I promised myself that I would rid myself of the “Shoemaker’s Children” syndrome in the New Year 2014, and so this is my first attempt at a cure.
I was writing my own 2014 Social Media strategy (and accompanying tactics) this morning and I was struggling with the idea of “cross-posting” content from one social media outlet to another. I have many dear friends who are social media professionals and who post the same exact content on Twitter as they do on Facebook and their own blogs. It used to annoy me to no end to see the same content published over and over. I didn’t get it.
But I get it now. After further consideration, it does make some sense to cross-post. For example, not everyone who follows me on Twitter is also aware of my Facebook page or my blog or even cares about either. My Twitter followers are a different segment and a completely different breed of user than my blog followers, and viva-versa.
The key is to talk to your audience independently and appropriately, depending on who you are talking to and where. That’s Marketing 101, right? Right.
So, lets get back to the whole point of this post and why I sometimes cross-post from both Facebook and Twitter:
- Sometime the post is too long and contains too much technical information (as in the case of my rant on “Smarter Link Styles”). In these cases, I’ll mention the blog post on both Facebook and Twitter and direct the user to my blog if he/she is interested in learning more.
- On Twitter I am limited to 140 characters. That dictates that I be thoughtful about expressing my ideas and content and provide the user with a link to more information if they care. That information can live on my Facebook business page, or my own blog, but I prefer my own blog (see next point).
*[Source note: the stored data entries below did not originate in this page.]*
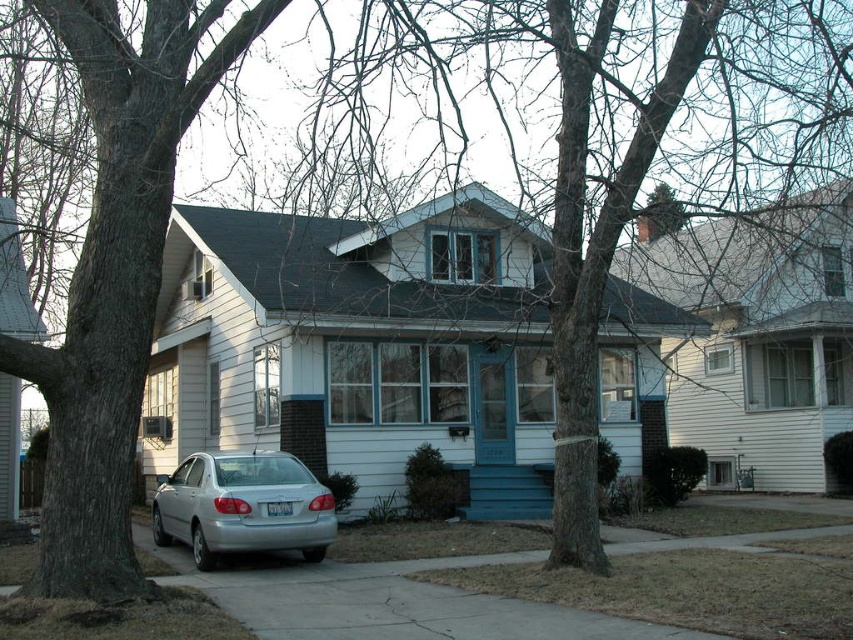 Question: Is smooth gray bark at left behind smooth bark tree at center?

Choices:
 (A) no
 (B) yes

Answer: (A)

Question: Does smooth gray bark at left have a lesser width compared to smooth bark tree at center?

Choices:
 (A) yes
 (B) no

Answer: (A)

Question: Considering the relative positions of smooth gray bark at left and smooth bark tree at center in the image provided, where is smooth gray bark at left located with respect to smooth bark tree at center?

Choices:
 (A) above
 (B) below

Answer: (B)

Question: Among these points, which one is nearest to the camera?

Choices:
 (A) tap(93, 276)
 (B) tap(564, 497)
 (C) tap(315, 509)

Answer: (A)

Question: Which of these objects is positioned farthest from the smooth bark tree at center?

Choices:
 (A) smooth gray bark at left
 (B) silver metallic sedan at center

Answer: (A)

Question: Which object is the farthest from the smooth gray bark at left?

Choices:
 (A) silver metallic sedan at center
 (B) smooth bark tree at center

Answer: (B)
- For the most part, social media vendors (like Twitter and Facebook and Pinterest) “own” your content. When you clicked the “I accept the Terms and Conditions” box as you signed up, you basically gave them the right to use and distribute your words and images in any way they feel appropriate. I like to have some control over where my work is consumed. I prefer that it’s on my own website. You don’t have to “give away the farm”….keep a little search engine equity for yourself.
- Analytics. With Google analytics and their custom URL builder, I can see who visited my page, how long they stayed, where they came from, and what other pages on my blog they thought were interesting. This data provides me with valuable insight as to what my users are interested in and how I can better serve them. Many social media platforms are now offering what they call “analytics”, but what they are really offering is very generic. They don’t give you any actionable data to work with (see an example from one of my Pinterest accounts below).
My final thought is this:
It’s okay to “share” your pie as long as you owned the pie to begin with (and that you keep a little bit of the pie for yourself.).